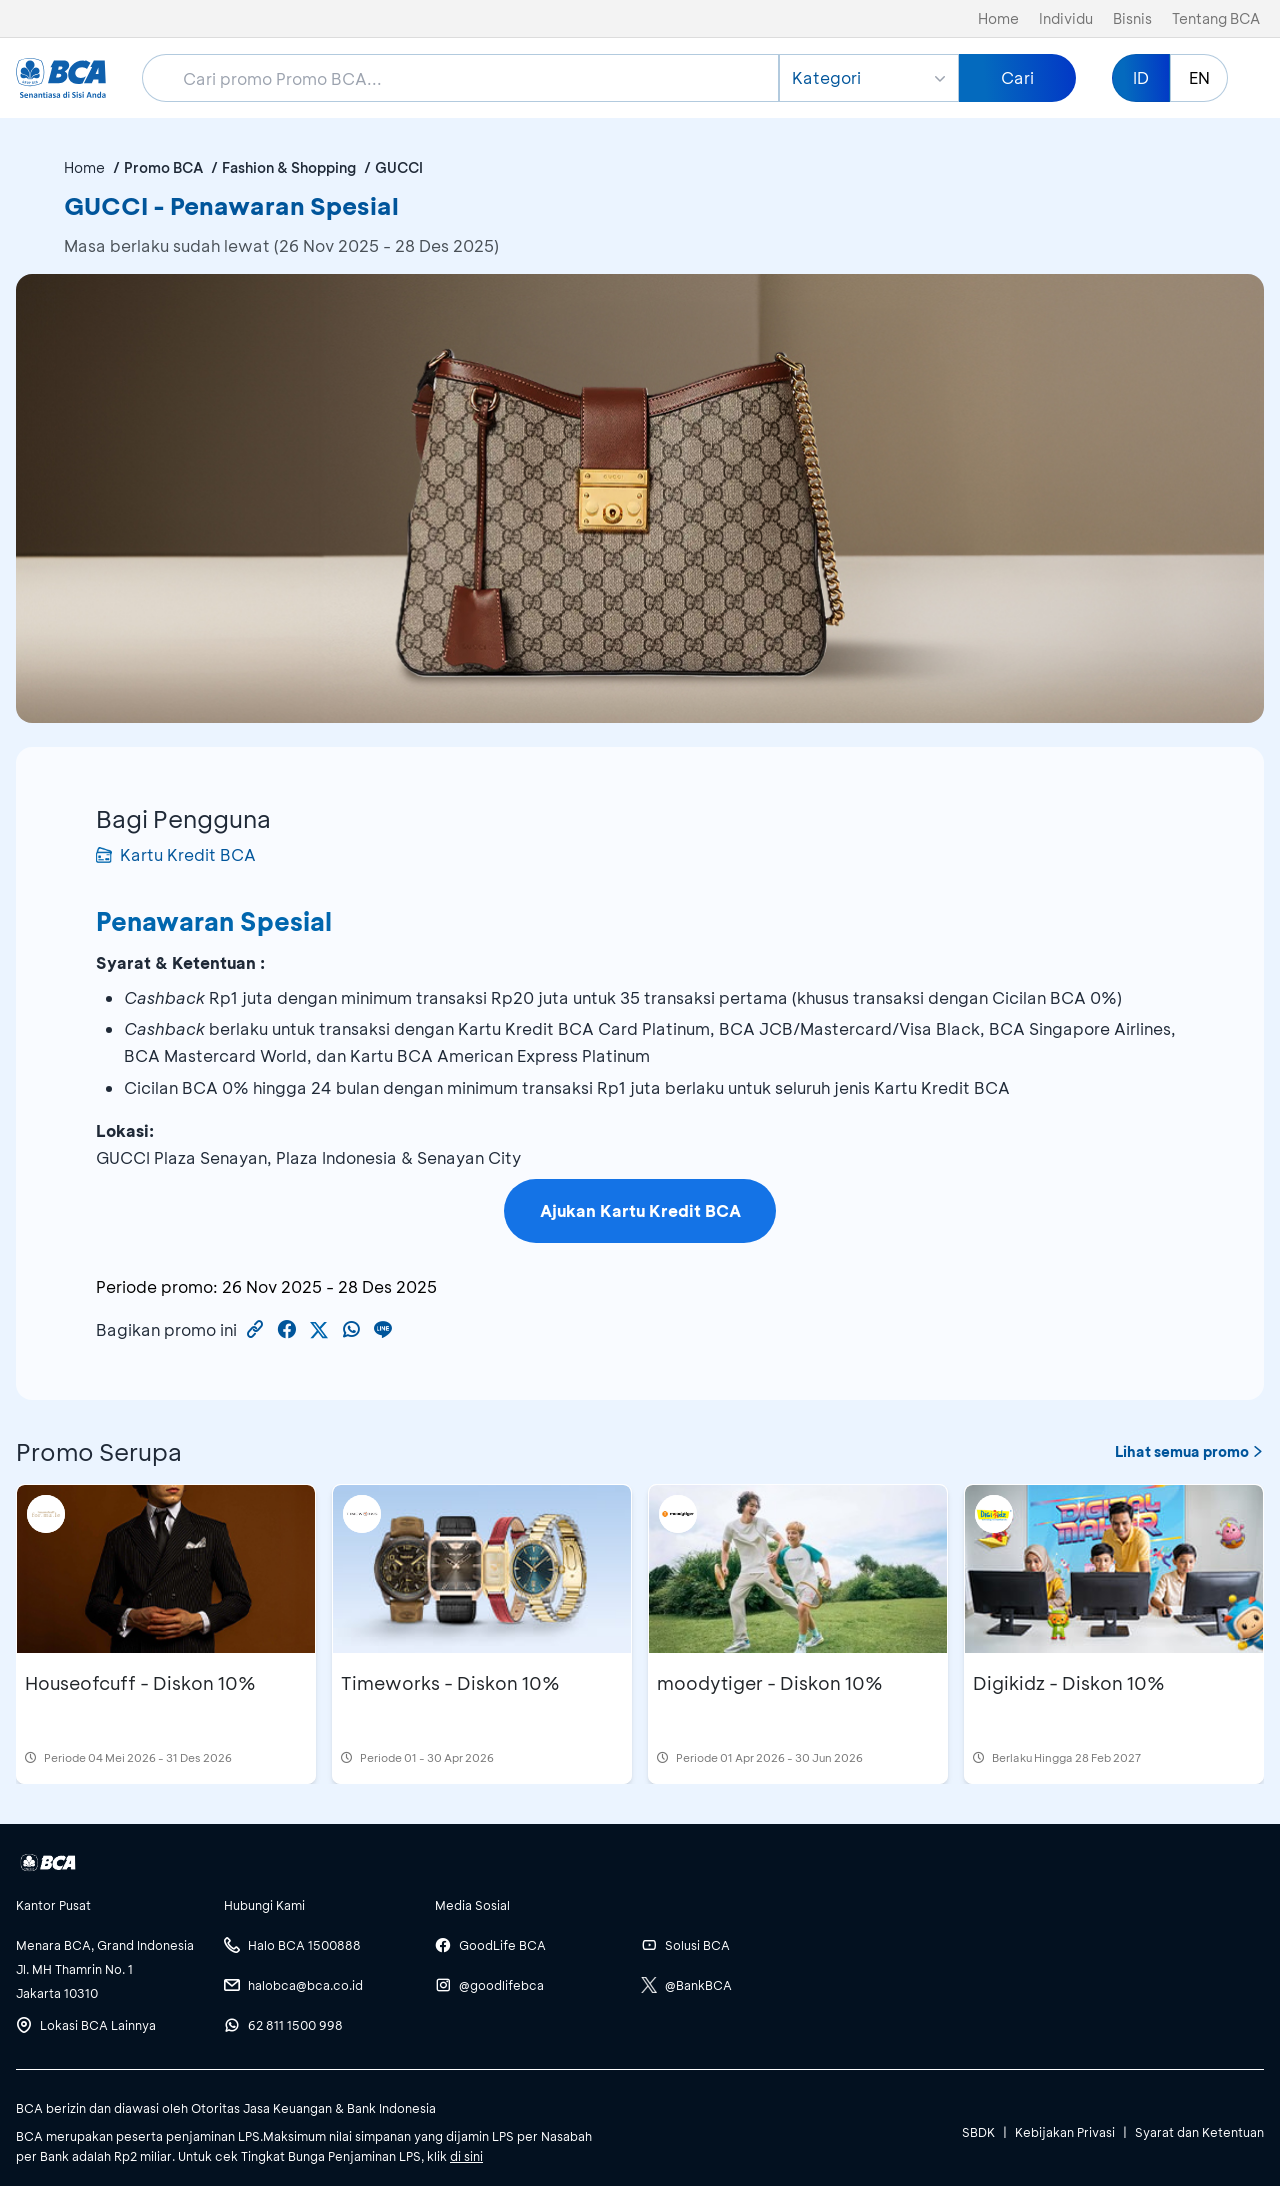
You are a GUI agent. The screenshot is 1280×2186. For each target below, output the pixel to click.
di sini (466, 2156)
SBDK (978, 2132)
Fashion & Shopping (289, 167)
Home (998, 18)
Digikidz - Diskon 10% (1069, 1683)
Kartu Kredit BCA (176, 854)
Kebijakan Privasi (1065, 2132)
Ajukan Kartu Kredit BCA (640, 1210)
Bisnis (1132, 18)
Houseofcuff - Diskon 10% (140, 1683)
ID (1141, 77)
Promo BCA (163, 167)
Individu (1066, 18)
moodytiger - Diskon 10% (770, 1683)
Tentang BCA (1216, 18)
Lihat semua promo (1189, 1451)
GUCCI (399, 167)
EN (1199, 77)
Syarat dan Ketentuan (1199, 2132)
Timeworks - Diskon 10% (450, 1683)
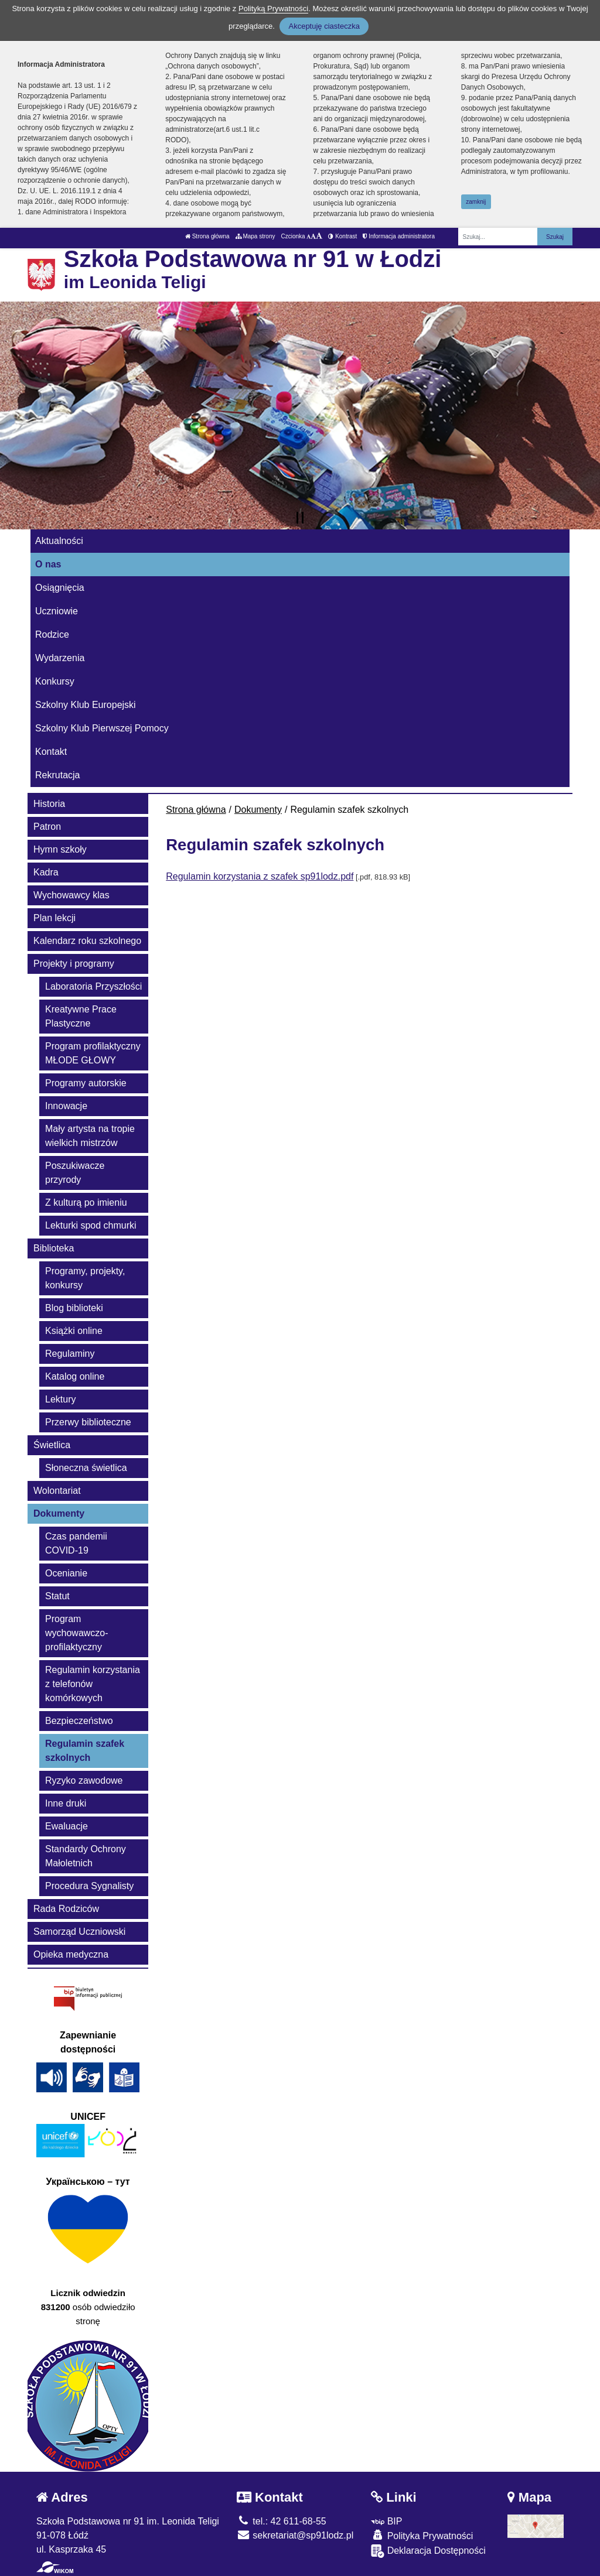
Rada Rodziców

☆ ☆ ☆ ☆ ☆

TASK REQUIREMENTS
Wording must stay exact. Give again the lines from the line with "Lihat semua promo (1189, 1451)" through the last line of the listing, both ends included, without pictures.

EXERCISE SOLUTION
Lihat semua promo (1189, 1451)
GUCCI (399, 167)
EN (1199, 77)
Syarat dan Ketentuan (1199, 2132)
Timeworks - Diskon 10% (450, 1683)
Rada Rodziców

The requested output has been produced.